Dataset entries:
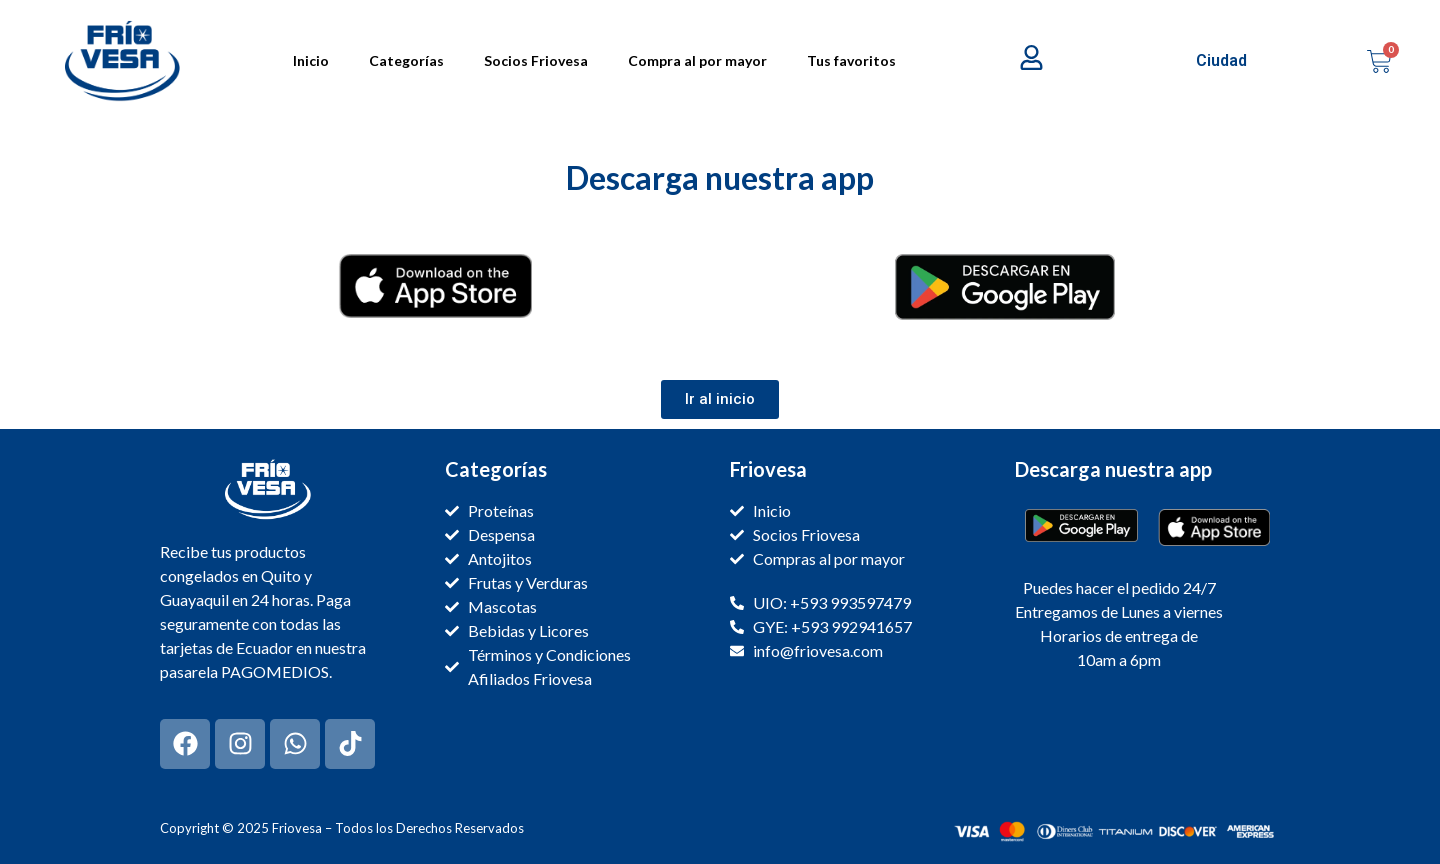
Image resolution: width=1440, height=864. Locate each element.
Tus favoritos (851, 60)
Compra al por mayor (697, 60)
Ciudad (1221, 60)
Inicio (311, 60)
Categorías (406, 60)
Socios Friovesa (536, 60)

**TASK ITEM**
A word-for-word copy of all the data, without pictures, is the expected output.

**ANSWER SPACE**
Image resolution: width=1440, height=864. Locate each element.
Tus favoritos (851, 60)
Compra al por mayor (697, 60)
Ciudad (1221, 60)
Inicio (311, 60)
Categorías (406, 60)
Socios Friovesa (536, 60)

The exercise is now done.